Tuesday, 6 December 2016
EdgeGame in Westworld
Part of the programmed endgame of Westworld's first series again reminds me of the conclusion of Punchdrunk's 'A Drowned Man'.
For the avoidance of direct Westworld spoilers, the above picture is from the Punchdrunk show and shows the couple outside the caravan, behind which is a forest where onlookers can walk across the trampled leaves towards the small hilltop where a conclusion plays out. Punchdrunk's world for the show was huge, set across all the floors of a defunct Paddington Post Office sorting office.
Of course, it's still tiny compared with Westworld, although the viewing construct is fairly similar.
Back to Westworld and I also see the overlaps with the second series of Humans. We have robots breaking through from their programmed mind to discover some form of a conscious state. That's in both shows. It takes slightly different paths, one of which is more routed in the inner voice being developed as the result of catastrophe (Westworld). In Humans there's some hidden programming code which can flip the robots up to a higher level.
Westworld positions the idea of a bicameral (two-chambered) mind where an outer reactive being is able to modify behaviour (think) based upon discovered consciousness. Julian Jaynes' bicameral consciousness theory supposes that great catastrophes were the catalyst for the discovery of inner self. Jayne's theory uses the non inward looking Illiad as a reference point. I'm considering the Odyssey-like quests in Westworld too: Homecoming, Wandering, Guest-Friendship, Testing and Omens, maybe?
A scratchy description of this inner self discovery appears in the Westworld story using the consultants' favourite triangle diagram depicting a simplified Maslow hierarchy followed by a magician's trick turning it into an onion diagram. A-maze-ing ;-)
What is also interesting is the idea of the language processing needed to express the feelings that emanate from inner self.
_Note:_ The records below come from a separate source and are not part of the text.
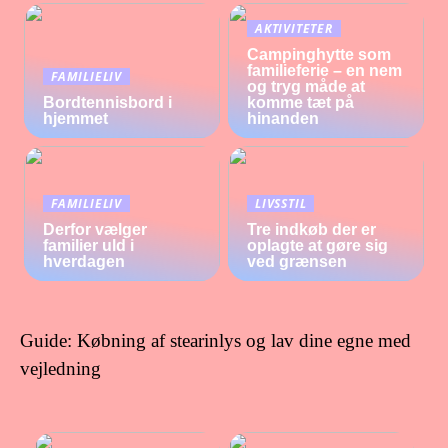
AKTIVITETER
Campinghytte som
familieferie – en nem
FAMILIELIV
og tryg måde at
Bordtennisbord i
komme tæt på
hjemmet
hinanden
FAMILIELIV
LIVSSTIL
Derfor vælger
Tre indkøb der er
familier uld i
oplagte at gøre sig
hverdagen
ved grænsen
Guide: Købning af stearinlys og lav dine egne med
vejledning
The stuttering broken synth called Odi in Humans discovers consciousness but struggles with its extended vocabulary.
Both stories could develop the idea of the other structures needed to make a synth-world which doesn't simply end in all-out conflict.
Anyway, here's Laurie Anderson with Language is a Virus, from the William S Burroughs 'Ticket that exploded' cut-up/fold-in novel about creating insoluble conflicts for the life forms on Earth.
In Burroughs' story the conflicts were put there to destroy, but maybe Westworld ascribes to Nietzsche along the lines of that which does not kill us makes us stronger?